2. The composition of claim 1 wherein the eIF5A is selected from the group consisting of eIF5A1, eIF5A2 or a mutant eIF5A1.

3. The composition of claim 2 wherein the eIF5A is eIFA1.

4. The composition of claim 3 wherein the composition further comprises a delivery vehicle.

5. The composition of claim 4 wherein the delivery vehicle is selected from the group consisting of a vector, plasmid, liposome, or dendrimer.

6. The composition of claim 5 wherein the delivery vehicle is a vector.

7. The composition of claim 6 wherein the delivery vehicle is an adenovirus vector.

8. The composition of claim 5 wherein the delivery vehicle is a liposome.

9. The composition of claim 5 wherein the delivery vehicle is a dendrimer.

10. Use of eIFA to make a medicament to kill multiple myeloma cells in a subject having multiple myeloma.

11. The use of eIF5A of claim 10 wherein the eIF5A is eIF5A1, eIF5A2, or a mutant eIF5A1 wherein the mutant eIF5A1 has had the conserved lysine changed to an alanine or any other amino acid, and wherein the mutant is unable to be hypusinated.

12. A method of killing multiple myeloma cells, the method comprising administering to the myeloma cells a composition comprising a polynucleotide encoding eIF5A1, wherein the composition kills the multiple myeloma cells.

13. The method of claim 12 wherein the eIF5A1 is a mutant, wherein said mutant has had the conserved lysine changed to an alanine or any another amino acid and wherein said mutant is unable to be hypusinated.

14. The method of claim 12 wherein the composition comprises a vector.

15. The method of claim 14 wherein the vector is an adenovirus vector.

16. The method of claim 12 further comprising administering siRNA directed against eIF-5A1, wherein said siRNA down regulates endogenous expression of eIF-5A1, and wherein said down-regulation of expression of eIF-5A1 down regulates expression of IL-6 and wherein said down regulation of IL-6 kills multiple myeloma cells.

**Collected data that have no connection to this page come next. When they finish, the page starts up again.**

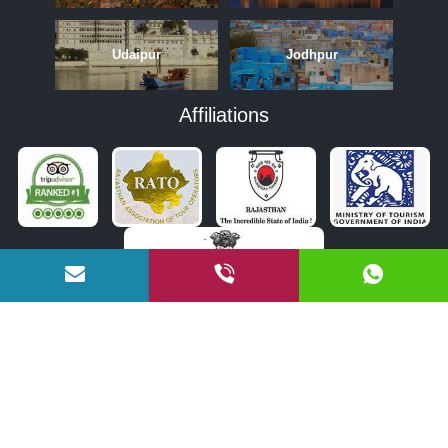
Udaipur
Jodhpur
Affiliations
APRIL
MAY
JUNE
OCTOBER
NOVEMBER
DECEMBER
COPYRIGHT © 2026 BY RAJASTHAN TOURISM BUREAU PVT. LTD.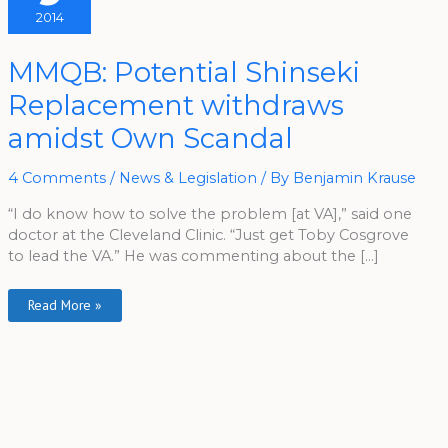
2014
MMQB:
MMQB: Potential Shinseki
Potential
Shinseki
Replacement withdraws
Replacement
Withdraws
Amidst
amidst Own Scandal
Own
Scandal
4 Comments
/
News & Legislation
/ By
Benjamin Krause
“I do know how to solve the problem [at VA],” said one
doctor at the Cleveland Clinic. “Just get Toby Cosgrove
to lead the VA.” He was commenting about the […]
Read More »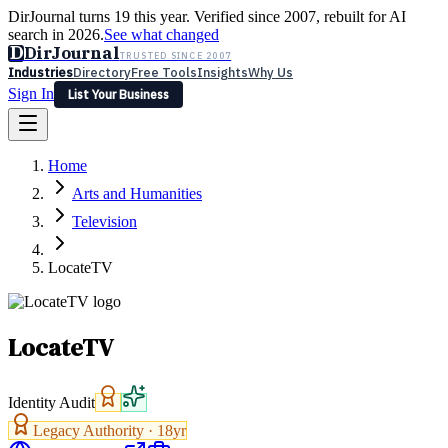
DirJournal turns 19 this year. Verified since 2007, rebuilt for AI
search in 2026.
See what changed
D
DirJournal
TRUSTED SINCE 2007
Industries
Directory
Free Tools
Insights
Why Us
Sign In
List Your Business
Industries
Directory
Free Tools
Insights
Why Us
Home
Latest
Expert Reviews
Partner With Us
— For Law Firms
Sign In
Arts and Humanities
List Your Business
Television
LocateTV
LocateTV
Identity Audit
Legacy Authority ·
18
yr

17. A method of inducing apoptosis in multiple myeloma cells in a subject having multiple myeloma, said method comprising administering the composition of claim 3, wherein the eIF5A1 in said composition induces apoptosis in the multiple myeloma cells.

18. The method of claim 17 wherein the composition is administered intravenously.

19. The method of claim 17 wherein the composition further comprises a liposome.

20. The method of claim 17 wherein the composition further comprises a dendrimer.

21. A method of killing multiple myeloma cells comprising administering the composition of claim 3 and further administering a conventional multiple myeloma therapy.